◆ Prompt
The data follows this line. Copy verbatim the line with "israelenses. O novo" and each line after it to the end.

◆ Material provided
----------------

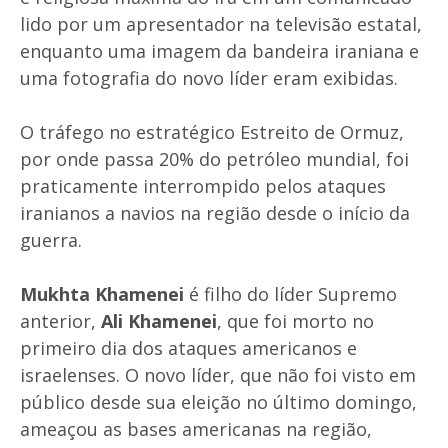
lido por um apresentador na televisão estatal,
enquanto uma imagem da bandeira iraniana e
uma fotografia do novo líder eram exibidas.
O tráfego no estratégico Estreito de Ormuz,
por onde passa 20% do petróleo mundial, foi
praticamente interrompido pelos ataques
iranianos a navios na região desde o início da
guerra.
Mukhta Khamenei
é filho do líder Supremo
anterior,
Ali Khamenei
, que foi morto no
primeiro dia dos ataques americanos e
israelenses. O novo líder, que não foi visto em
público desde sua eleição no último domingo,
ameaçou as bases americanas na região,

----------------

◆ Exercise answer
israelenses. O novo líder, que não foi visto em
público desde sua eleição no último domingo,
ameaçou as bases americanas na região,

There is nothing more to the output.